Song of the Day 2/15: The Wallflowers, “Sleepwalker”

Filed in Arts and Entertainment by on February 15, 2025 0 Comments

Since I featured Sam Cooke’s “Cupid” yesterday I felt I had to follow it up with Jakob Dylan’s oblique answer song, which drew a bit of attention when it was released as the lead single from the Wallflowers’ “Breach” LP in 2000.

Bob Dylan’s son stepped out of his father’s shadow with the band’s multi-platinum album “Bringing Down the Horse” in 1996. Dylan was accustomed to attention, but found his new level of fame and his packaging as a commodity rather alienating. The songs on “Breach” constitute his response.

One couplet in particular triggered a good deal of discussion.
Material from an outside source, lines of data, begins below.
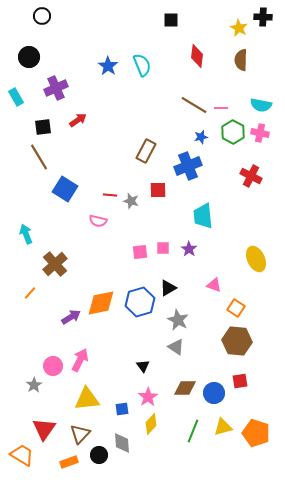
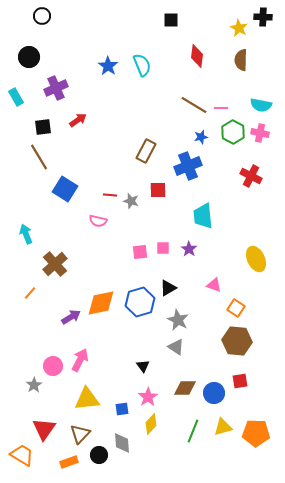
orange pentagon at (256, 433): rotated 16 degrees counterclockwise
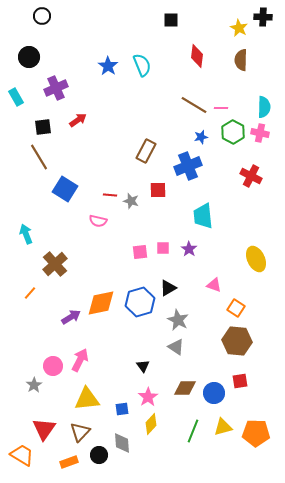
cyan semicircle at (261, 105): moved 3 px right, 2 px down; rotated 100 degrees counterclockwise
brown triangle at (80, 434): moved 2 px up
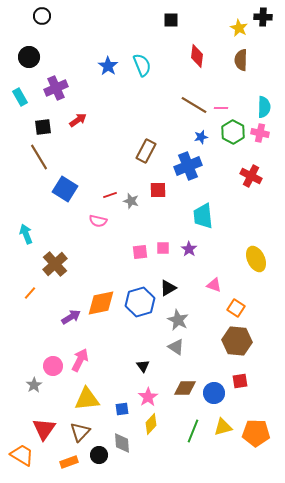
cyan rectangle at (16, 97): moved 4 px right
red line at (110, 195): rotated 24 degrees counterclockwise
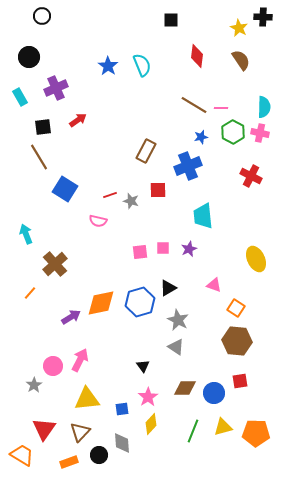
brown semicircle at (241, 60): rotated 145 degrees clockwise
purple star at (189, 249): rotated 14 degrees clockwise
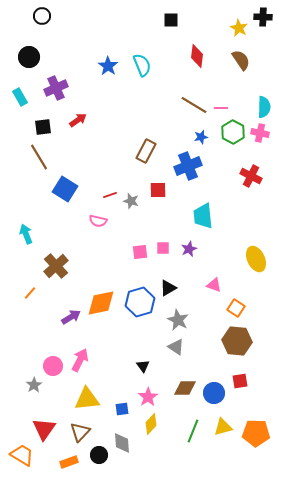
brown cross at (55, 264): moved 1 px right, 2 px down
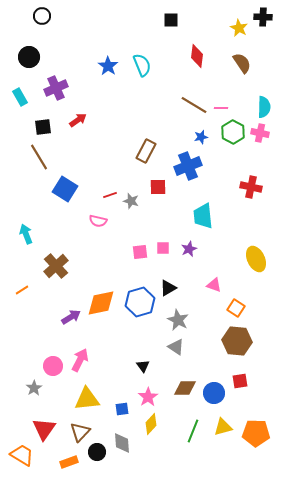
brown semicircle at (241, 60): moved 1 px right, 3 px down
red cross at (251, 176): moved 11 px down; rotated 15 degrees counterclockwise
red square at (158, 190): moved 3 px up
orange line at (30, 293): moved 8 px left, 3 px up; rotated 16 degrees clockwise
gray star at (34, 385): moved 3 px down
black circle at (99, 455): moved 2 px left, 3 px up
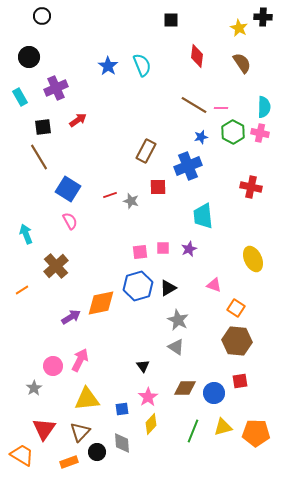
blue square at (65, 189): moved 3 px right
pink semicircle at (98, 221): moved 28 px left; rotated 132 degrees counterclockwise
yellow ellipse at (256, 259): moved 3 px left
blue hexagon at (140, 302): moved 2 px left, 16 px up
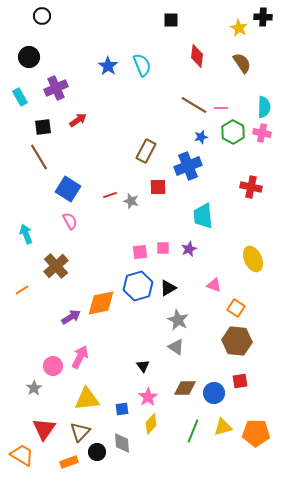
pink cross at (260, 133): moved 2 px right
pink arrow at (80, 360): moved 3 px up
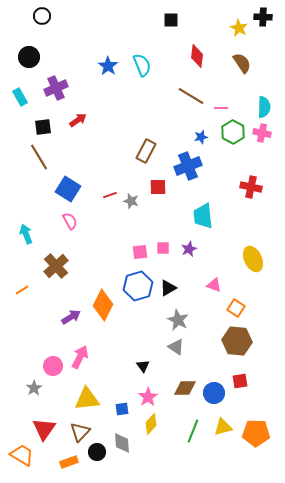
brown line at (194, 105): moved 3 px left, 9 px up
orange diamond at (101, 303): moved 2 px right, 2 px down; rotated 52 degrees counterclockwise
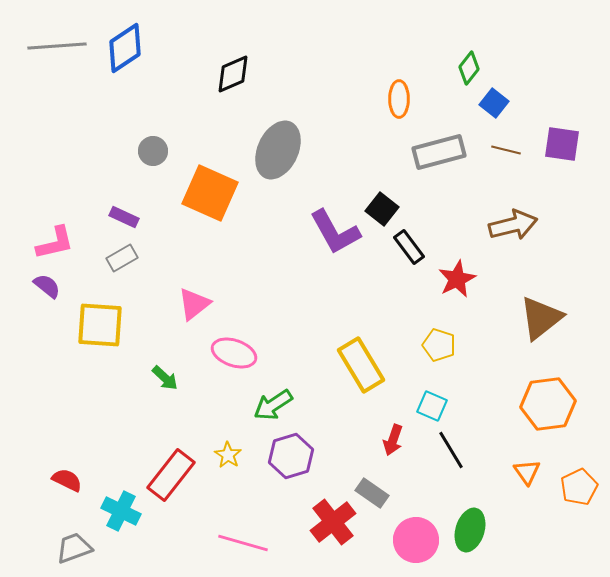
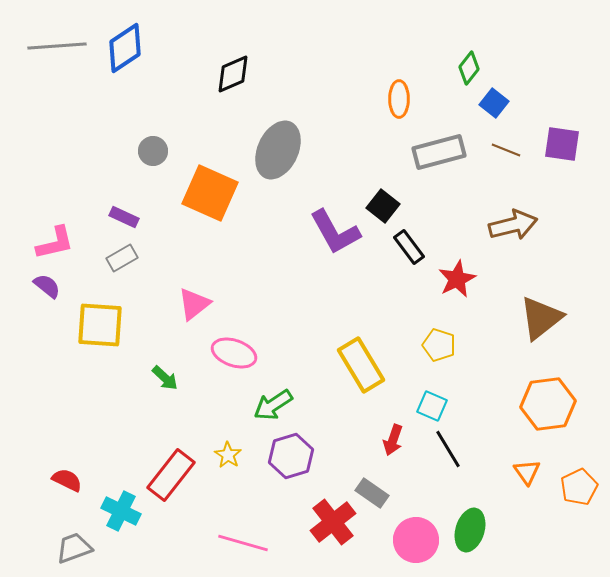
brown line at (506, 150): rotated 8 degrees clockwise
black square at (382, 209): moved 1 px right, 3 px up
black line at (451, 450): moved 3 px left, 1 px up
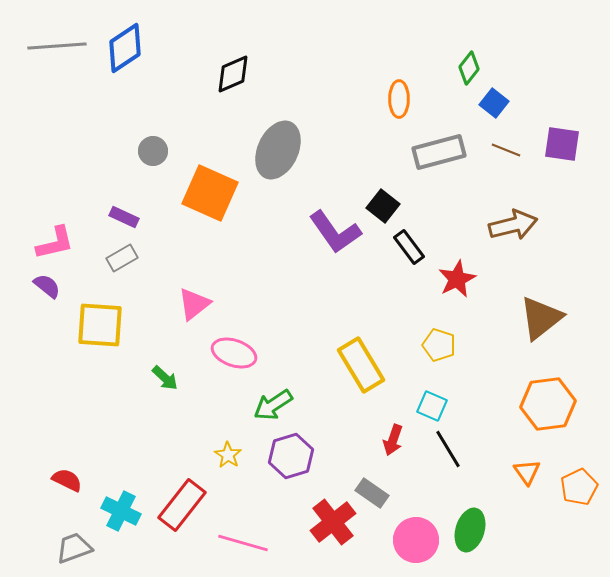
purple L-shape at (335, 232): rotated 6 degrees counterclockwise
red rectangle at (171, 475): moved 11 px right, 30 px down
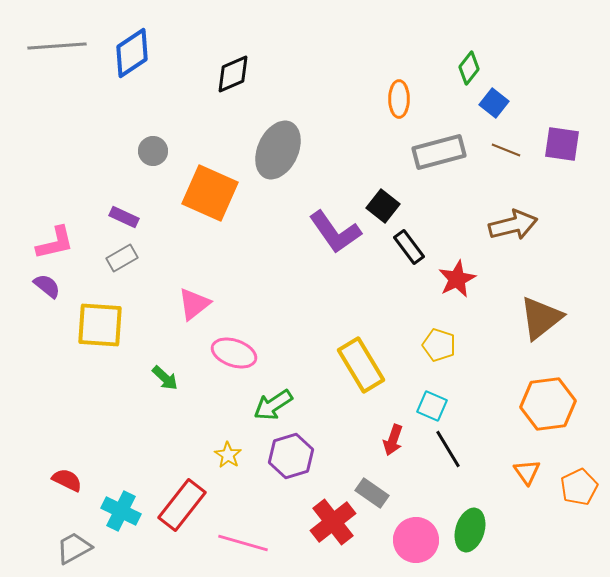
blue diamond at (125, 48): moved 7 px right, 5 px down
gray trapezoid at (74, 548): rotated 9 degrees counterclockwise
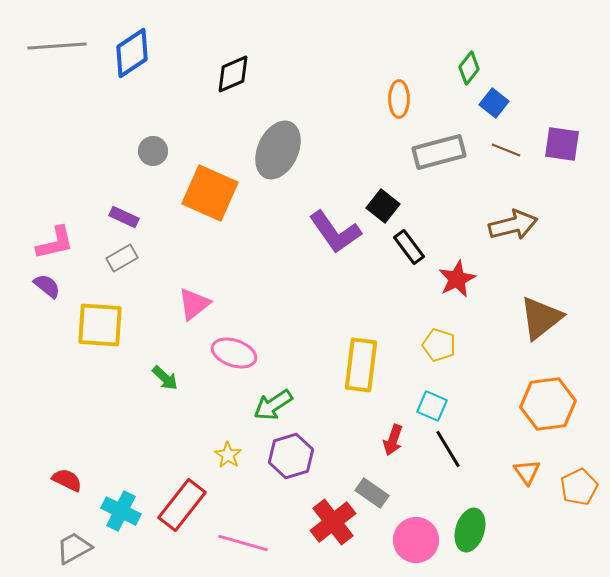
yellow rectangle at (361, 365): rotated 38 degrees clockwise
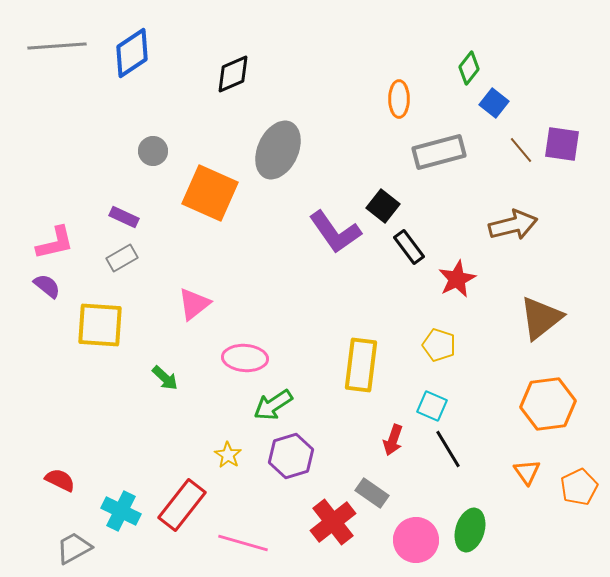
brown line at (506, 150): moved 15 px right; rotated 28 degrees clockwise
pink ellipse at (234, 353): moved 11 px right, 5 px down; rotated 15 degrees counterclockwise
red semicircle at (67, 480): moved 7 px left
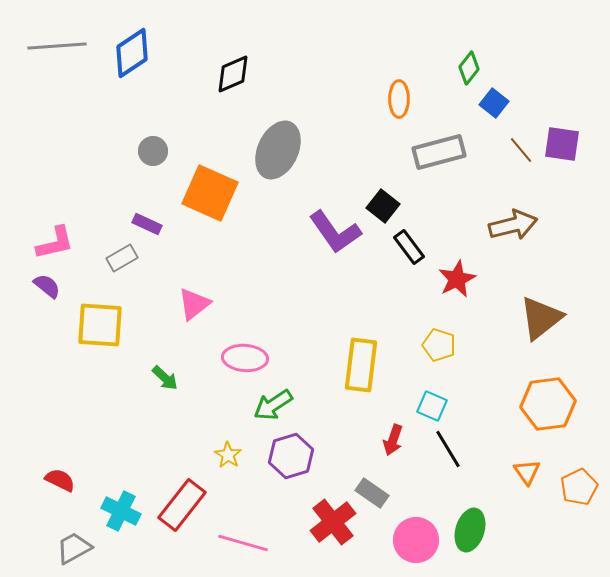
purple rectangle at (124, 217): moved 23 px right, 7 px down
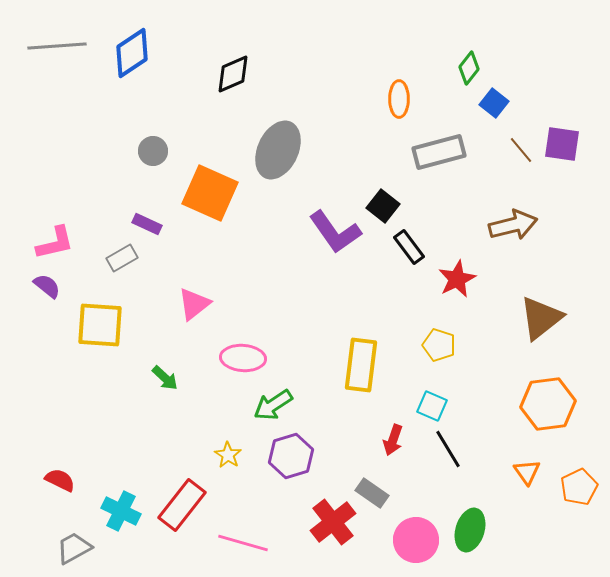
pink ellipse at (245, 358): moved 2 px left
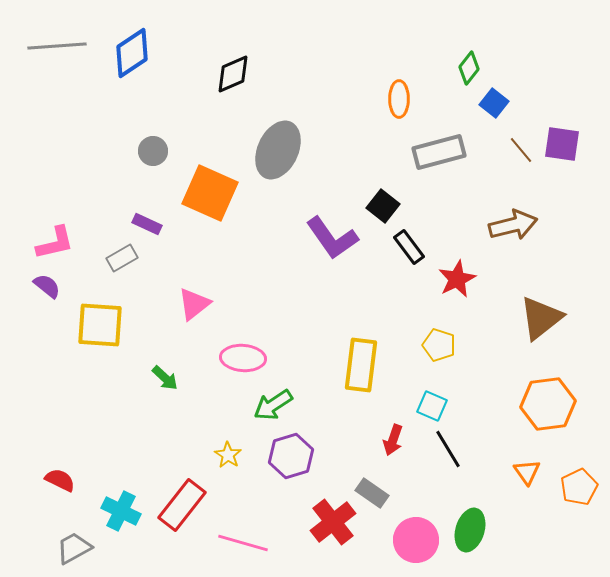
purple L-shape at (335, 232): moved 3 px left, 6 px down
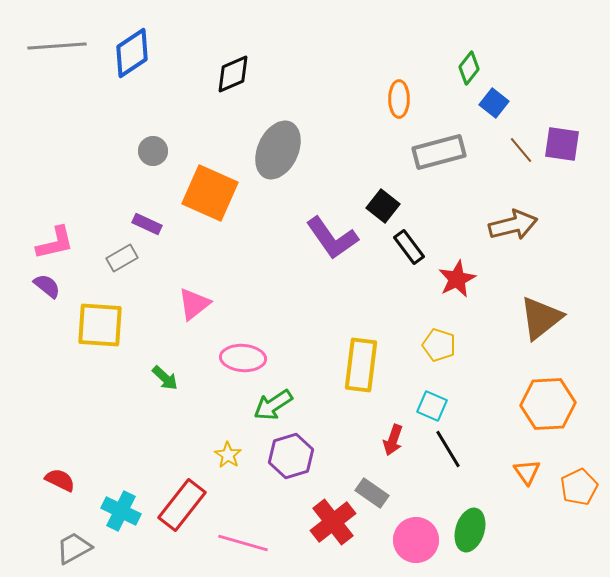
orange hexagon at (548, 404): rotated 4 degrees clockwise
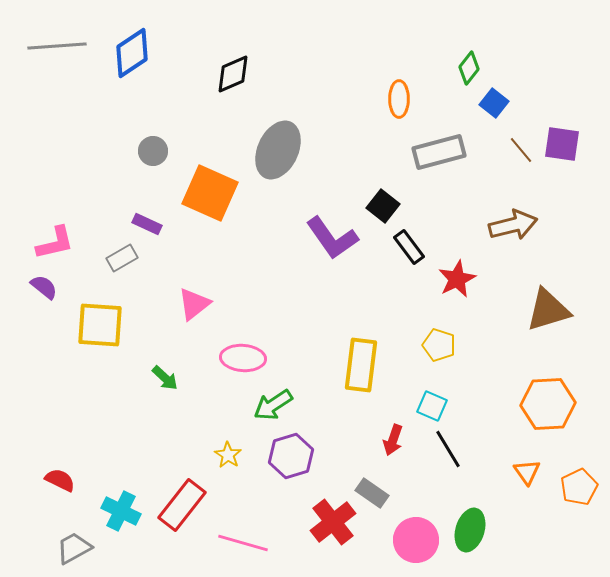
purple semicircle at (47, 286): moved 3 px left, 1 px down
brown triangle at (541, 318): moved 7 px right, 8 px up; rotated 21 degrees clockwise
Cupid, don’t draw back your bow
Sam Cooke didn’t know what I know

Critics who gave it a shallow reading thought he was claiming to be bigger than Sam Cooke, but the next line – “I’ll never be your valentine” – makes it read more like a response to fans in love with a celebrity, or more properly, the star’s public image. Cooke, notoriously, caroused with many, many women, and was killed with his pants off. Just my read, but I think what Dylan is telling Cupid not to let him fall in love with celebrity, and what he knows is to avoid using fame as power.

“Breach” was released at the height of Napster’s file-sharing revolution, so its sales fell well short of its predecessor even though “Sleepwalker” was a No. 1 Adult Alternative Airplay hit. Because Billboard’s Hot 100 at the time listed only songs physically released as singles, their hits from “Bringing Down the Horse” never that chart. So “Sleepwalker” became their only appearance on the Hot 100 when it eked in at No. 73.

An acoustic version of the song was released on a bonus disc that was included with the CD version of the album.